While adults are treated (or perhaps tricked) to a remake of Halloween this time of year, younger audiences also get another recycling of a tried and true formula in Goosebumps 2: Haunted Halloween. With a new batch of humans, the same group of monsters return with a few new additions, making for an entertaining enough comedy-horror for kids and teens.

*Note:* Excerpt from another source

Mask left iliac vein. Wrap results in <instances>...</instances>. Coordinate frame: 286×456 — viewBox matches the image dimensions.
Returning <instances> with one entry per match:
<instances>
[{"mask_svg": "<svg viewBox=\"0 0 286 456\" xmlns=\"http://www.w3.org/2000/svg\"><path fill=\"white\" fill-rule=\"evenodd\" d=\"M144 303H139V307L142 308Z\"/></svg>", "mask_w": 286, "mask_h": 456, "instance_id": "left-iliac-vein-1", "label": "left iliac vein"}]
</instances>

Sarah (Madison Iseman) is busy preparing college applications when she is tasked with babysitting her younger teenage brother Sonny (Jeremy Ray Taylor) and his friend Sam (Caleel Harris). While cleaning out an old abandoned house, Sonny and Sam come across a locked book and key, and subsequently a ventriloquist dummy named Slappy. Before long Slappy has come to life and is causing mayhem at home and school while the boys and Sarah officially freak the hell out. Soon Slappy has released all of R.L. Stine’s monsters back into the real world, as well as bringing all of the neighbourhood’s Halloween decorations to life. The three teens venture to find Slappy, return the characters to the book, and live to fight another day.

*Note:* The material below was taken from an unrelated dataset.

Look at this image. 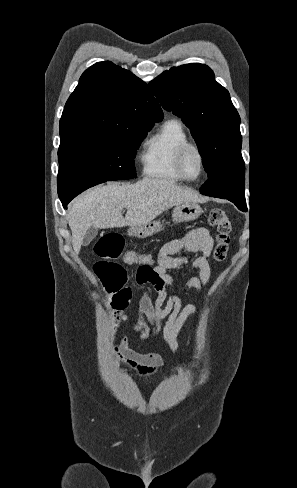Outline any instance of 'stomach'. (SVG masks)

While the second instalment recycles much from the first in terms of story, director Ari Sandel and screenwriter Rob Lieber’s film is altogether an improvement on the first. Despite Jack Black’s role as R.L. Stine being reduced to hardly more than a cameo, the remainder of the cast is much stronger than that of the first film, with all three teens terrific. The lame as hell love story from the first is gone; there’s nothing more than a brief relationship that crumbles early this time around, and the film is all the better for it. There’s no “doing it for the girl” – in fact, it’s the girl doing most of it – and the film is more concerned with family and to a lesser extent, following academic dreams.
Most pleasingly the film is actually funny. A scene summarised best as “When gummy bears attack” is a clear highlight. Sugar kills, after all. When Jack Black does show up he’s as wonderful as ever; when he comes face to face with the mayhem he delivers some of the film’s best lines. Slappy is the main star of the show this time (unlike last time he is not voiced by Black but Mick Wingert) and he is both creepy AF and hilarious all at once. The remaining monsters aren’t particularly interesting but those gummy bears make up for it.
The Goosebumps franchise is not for young kids (no really, they will have nightmares) but should keep older kids and younger teens entertained this Halloween. As for parents who wind up sitting through this offering, you could do better but you could also certainly do worse.